§ **What to produce**
What you return should match the data below exactly, with every entry reproduced.

§ **Supplied data**
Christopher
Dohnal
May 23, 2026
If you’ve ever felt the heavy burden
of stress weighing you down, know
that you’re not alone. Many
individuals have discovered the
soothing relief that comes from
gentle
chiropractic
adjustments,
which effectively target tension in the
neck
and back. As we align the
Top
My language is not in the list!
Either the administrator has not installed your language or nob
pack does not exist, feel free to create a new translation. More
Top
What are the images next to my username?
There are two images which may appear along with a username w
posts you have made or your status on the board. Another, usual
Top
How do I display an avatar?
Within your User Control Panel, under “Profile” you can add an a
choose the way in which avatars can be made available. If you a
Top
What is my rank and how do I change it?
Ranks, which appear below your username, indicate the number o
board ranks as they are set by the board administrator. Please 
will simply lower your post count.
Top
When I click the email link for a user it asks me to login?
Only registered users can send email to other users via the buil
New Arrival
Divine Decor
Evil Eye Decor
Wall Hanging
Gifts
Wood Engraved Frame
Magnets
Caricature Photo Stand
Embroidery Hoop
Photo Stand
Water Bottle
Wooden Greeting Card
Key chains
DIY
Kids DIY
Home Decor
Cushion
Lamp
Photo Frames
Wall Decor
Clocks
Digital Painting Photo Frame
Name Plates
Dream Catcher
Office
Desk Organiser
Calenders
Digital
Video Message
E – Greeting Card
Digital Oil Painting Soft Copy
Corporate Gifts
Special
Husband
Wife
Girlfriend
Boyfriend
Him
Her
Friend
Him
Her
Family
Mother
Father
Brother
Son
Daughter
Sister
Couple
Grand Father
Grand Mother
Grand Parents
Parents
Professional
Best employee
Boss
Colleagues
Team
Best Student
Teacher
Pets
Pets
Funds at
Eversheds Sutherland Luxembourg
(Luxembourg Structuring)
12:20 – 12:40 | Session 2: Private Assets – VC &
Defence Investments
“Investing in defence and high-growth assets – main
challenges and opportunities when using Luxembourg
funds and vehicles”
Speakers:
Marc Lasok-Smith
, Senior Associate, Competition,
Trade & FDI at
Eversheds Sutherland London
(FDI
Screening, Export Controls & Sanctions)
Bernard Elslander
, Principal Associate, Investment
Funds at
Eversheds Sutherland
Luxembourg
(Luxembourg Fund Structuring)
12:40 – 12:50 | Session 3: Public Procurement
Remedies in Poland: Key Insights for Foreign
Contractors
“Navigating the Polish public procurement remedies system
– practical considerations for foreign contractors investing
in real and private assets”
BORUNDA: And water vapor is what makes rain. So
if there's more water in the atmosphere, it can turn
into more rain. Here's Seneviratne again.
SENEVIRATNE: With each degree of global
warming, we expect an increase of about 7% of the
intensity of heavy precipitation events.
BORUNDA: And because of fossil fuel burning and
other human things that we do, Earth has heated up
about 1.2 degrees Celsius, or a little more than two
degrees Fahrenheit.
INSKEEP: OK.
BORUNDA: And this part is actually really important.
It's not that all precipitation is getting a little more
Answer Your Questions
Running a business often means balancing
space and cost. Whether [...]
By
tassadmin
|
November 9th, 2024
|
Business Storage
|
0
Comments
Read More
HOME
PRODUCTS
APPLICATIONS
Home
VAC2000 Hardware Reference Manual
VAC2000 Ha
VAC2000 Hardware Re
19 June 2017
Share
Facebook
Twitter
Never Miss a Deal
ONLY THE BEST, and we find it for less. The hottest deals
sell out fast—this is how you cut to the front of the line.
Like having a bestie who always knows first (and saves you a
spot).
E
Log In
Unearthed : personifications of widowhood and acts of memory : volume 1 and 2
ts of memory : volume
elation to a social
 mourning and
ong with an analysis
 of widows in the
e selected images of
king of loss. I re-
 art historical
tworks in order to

§ **Result of the exercise**
Christopher
Dohnal
May 23, 2026
If you’ve ever felt the heavy burden
of stress weighing you down, know
that you’re not alone. Many
individuals have discovered the
soothing relief that comes from
gentle
chiropractic
adjustments,
which effectively target tension in the
neck
and back. As we align the
Top
My language is not in the list!
Either the administrator has not installed your language or nob
pack does not exist, feel free to create a new translation. More
Top
What are the images next to my username?
There are two images which may appear along with a username w
posts you have made or your status on the board. Another, usual
Top
How do I display an avatar?
Within your User Control Panel, under “Profile” you can add an a
choose the way in which avatars can be made available. If you a
Top
What is my rank and how do I change it?
Ranks, which appear below your username, indicate the number o
board ranks as they are set by the board administrator. Please 
will simply lower your post count.
Top
When I click the email link for a user it asks me to login?
Only registered users can send email to other users via the buil
New Arrival
Divine Decor
Evil Eye Decor
Wall Hanging
Gifts
Wood Engraved Frame
Magnets
Caricature Photo Stand
Embroidery Hoop
Photo Stand
Water Bottle
Wooden Greeting Card
Key chains
DIY
Kids DIY
Home Decor
Cushion
Lamp
Photo Frames
Wall Decor
Clocks
Digital Painting Photo Frame
Name Plates
Dream Catcher
Office
Desk Organiser
Calenders
Digital
Video Message
E – Greeting Card
Digital Oil Painting Soft Copy
Corporate Gifts
Special
Husband
Wife
Girlfriend
Boyfriend
Him
Her
Friend
Him
Her
Family
Mother
Father
Brother
Son
Daughter
Sister
Couple
Grand Father
Grand Mother
Grand Parents
Parents
Professional
Best employee
Boss
Colleagues
Team
Best Student
Teacher
Pets
Pets
Funds at
Eversheds Sutherland Luxembourg
(Luxembourg Structuring)
12:20 – 12:40 | Session 2: Private Assets – VC &
Defence Investments
“Investing in defence and high-growth assets – main
challenges and opportunities when using Luxembourg
funds and vehicles”
Speakers:
Marc Lasok-Smith
, Senior Associate, Competition,
Trade & FDI at
Eversheds Sutherland London
(FDI
Screening, Export Controls & Sanctions)
Bernard Elslander
, Principal Associate, Investment
Funds at
Eversheds Sutherland
Luxembourg
(Luxembourg Fund Structuring)
12:40 – 12:50 | Session 3: Public Procurement
Remedies in Poland: Key Insights for Foreign
Contractors
“Navigating the Polish public procurement remedies system
– practical considerations for foreign contractors investing
in real and private assets”
BORUNDA: And water vapor is what makes rain. So
if there's more water in the atmosphere, it can turn
into more rain. Here's Seneviratne again.
SENEVIRATNE: With each degree of global
warming, we expect an increase of about 7% of the
intensity of heavy precipitation events.
BORUNDA: And because of fossil fuel burning and
other human things that we do, Earth has heated up
about 1.2 degrees Celsius, or a little more than two
degrees Fahrenheit.
INSKEEP: OK.
BORUNDA: And this part is actually really important.
It's not that all precipitation is getting a little more
Answer Your Questions
Running a business often means balancing
space and cost. Whether [...]
By
tassadmin
|
November 9th, 2024
|
Business Storage
|
0
Comments
Read More
HOME
PRODUCTS
APPLICATIONS
Home
VAC2000 Hardware Reference Manual
VAC2000 Ha
VAC2000 Hardware Re
19 June 2017
Share
Facebook
Twitter
Never Miss a Deal
ONLY THE BEST, and we find it for less. The hottest deals
sell out fast—this is how you cut to the front of the line.
Like having a bestie who always knows first (and saves you a
spot).
E
Log In
Unearthed : personifications of widowhood and acts of memory : volume 1 and 2
ts of memory : volume
elation to a social
 mourning and
ong with an analysis
 of widows in the
e selected images of
king of loss. I re-
 art historical
tworks in order to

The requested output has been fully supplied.